Task item >> Each record that follows should be repeated exactly, with no pictures carried over.

Data excerpts >>
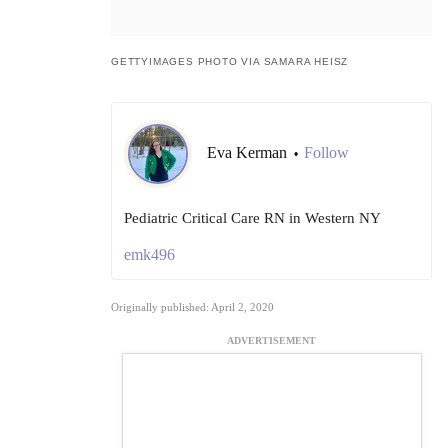
GETTYIMAGES PHOTO VIA SAMARA HEISZ
Eva Kerman
Follow
•
Pediatric Critical Care RN in Western NY
emk496
Originally published: April 2, 2020
ADVERTISEMENT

Exercise response >>
GETTYIMAGES PHOTO VIA SAMARA HEISZ
Eva Kerman
Follow
•
Pediatric Critical Care RN in Western NY
emk496
Originally published: April 2, 2020
ADVERTISEMENT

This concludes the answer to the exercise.